Paleontologist Borja Holgado and colleagues have named the Early Cretaceous flier Iberodactylus andreui. Not much of the pterosaur is known so far, but the snout and crest collected so far indicate that this flying reptile is new to science. More than that, the anatomy of the roughly 125 million-year-old snoot bears a striking resemblance to that of another pterosaur found thousands of miles away.
The crested, toothy jaw of Iberodactylus looks very similar to that of the 120 million-year-old Hamipterus tianshanensis, Holgado and coauthors note. In fact, as it stands now, the two pterosaurs seem to be each other’s closest relatives. This is a little strange. Iberodactylus belongs to a group of pterosaurs called anhanguerians. Other pterosaurs from this group have been found on the Iberian Peninsula before, but Iberodactylus is more closely related to Hamipterus from China than any of the local species.
Paleontologists have seen this pattern before. Holgado and colleagues point out that various other Early Cretaceous animals found on the Iberian Peninsula – including sauropod dinosaurs, mammals, and crocodiles – seem more closely-related to species from eastern Asia than Europe. The evolutionary outline, in its current form, indicates that eastern Laurasia was the center of origin for various Early Cretaceous animals that then spread outward through the continent. As a family, these crested, toothy anhanguerian pterosaurs were hit, spreading worldwide after their appearance on the global stage.

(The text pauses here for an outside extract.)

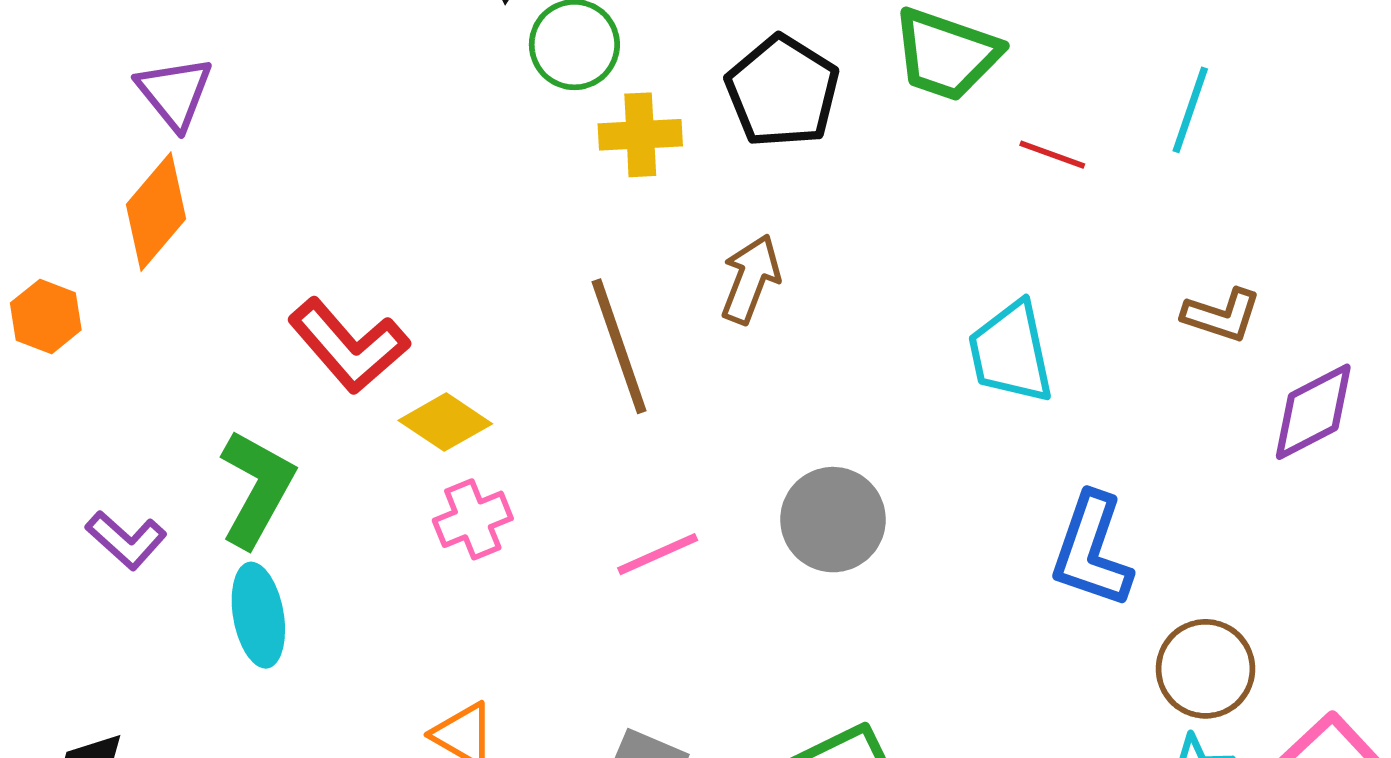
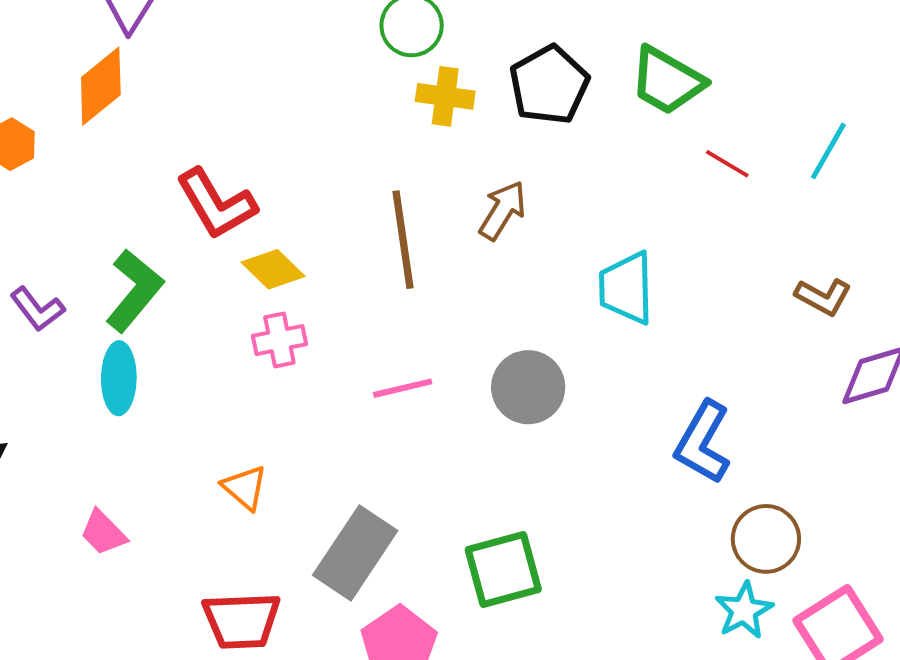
cyan trapezoid: (1011, 353) -> (626, 288), moved

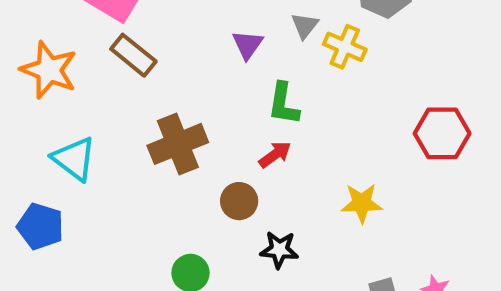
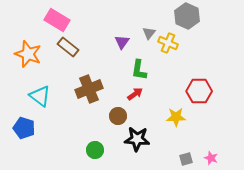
red hexagon: (442, 133) -> (199, 91), moved
black star: (279, 250) -> (137, 139), size x1.4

Figuring out who originated where and when is about more than getting our artistic depictions of lost worlds just right. These connections also give paleontologists hints about where to look for future finds, or what specimens to take another gander at. Each linkage helps weave the broader evolutionary network that every fossil discovery is ultimately a part of. Finding another pterosaur isn’t just adding another name to the rolls. It’s part of piecing together how our world has changed over wonderful, incomprehensible time.